== TASK DATA
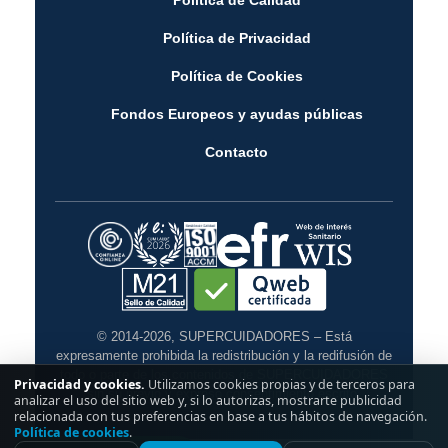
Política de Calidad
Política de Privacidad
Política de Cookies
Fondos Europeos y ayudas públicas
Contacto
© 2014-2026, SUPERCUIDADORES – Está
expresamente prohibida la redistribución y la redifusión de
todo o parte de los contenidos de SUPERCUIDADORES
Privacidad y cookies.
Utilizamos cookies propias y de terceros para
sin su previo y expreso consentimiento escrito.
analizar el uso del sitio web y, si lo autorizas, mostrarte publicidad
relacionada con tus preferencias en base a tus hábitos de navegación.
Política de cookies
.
====
== TASK DATA
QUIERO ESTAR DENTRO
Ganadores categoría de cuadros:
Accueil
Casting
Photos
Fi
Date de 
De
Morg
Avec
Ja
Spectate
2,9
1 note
====
*INSTRUCTIONS TO FOLLOW*.
Find all lines holding the word "Política" in the records above and copy them.

*TASK OUTPUT*.
Política de Calidad
Política de Privacidad
Política de Cookies
Política de cookies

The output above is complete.